_Prompt_
Although the entries contain pictures, copy only their text, exactly as written.

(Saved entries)
[Start of Attachment]
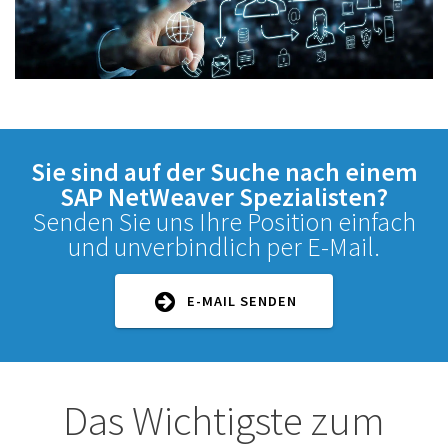
Sie sind auf der Suche nach einem
SAP NetWeaver Spezialisten?
Senden Sie uns Ihre Position einfach
und unverbindlich per E-Mail.
E-MAIL SENDEN
Das Wichtigste zum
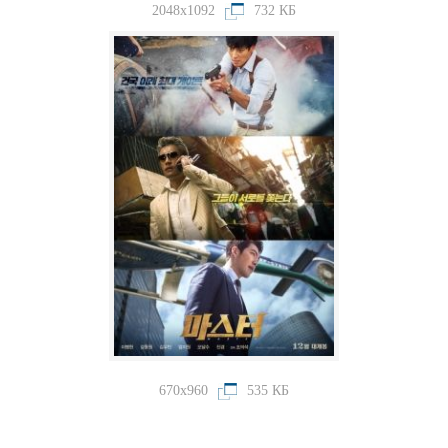
2048x1092
732 КБ
670x960
535 КБ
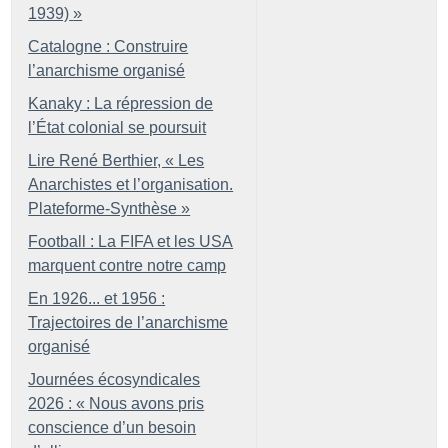
1939)
»
Catalogne : Construire
l’anarchisme organisé
Kanaky : La répression de
l’État colonial se poursuit
Lire René Berthier, «
Les
Anarchistes et l’organisation.
Plateforme-Synthèse
»
Football : La FIFA et les USA
marquent contre notre camp
En 1926... et 1956 :
Trajectoires de l’anarchisme
organisé
Journées écosyndicales
2026 : «
Nous avons pris
conscience d’un besoin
[End of Attachment]
_Result of this exercise_
Sie sind auf der Suche nach einem
SAP NetWeaver Spezialisten?
Senden Sie uns Ihre Position einfach
und unverbindlich per E-Mail.
E-MAIL SENDEN
Das Wichtigste zum
2048x1092
732 КБ
670x960
535 КБ
1939)
»
Catalogne : Construire
l’anarchisme organisé
Kanaky : La répression de
l’État colonial se poursuit
Lire René Berthier, «
Les
Anarchistes et l’organisation.
Plateforme-Synthèse
»
Football : La FIFA et les USA
marquent contre notre camp
En 1926... et 1956 :
Trajectoires de l’anarchisme
organisé
Journées écosyndicales
2026 : «
Nous avons pris
conscience d’un besoin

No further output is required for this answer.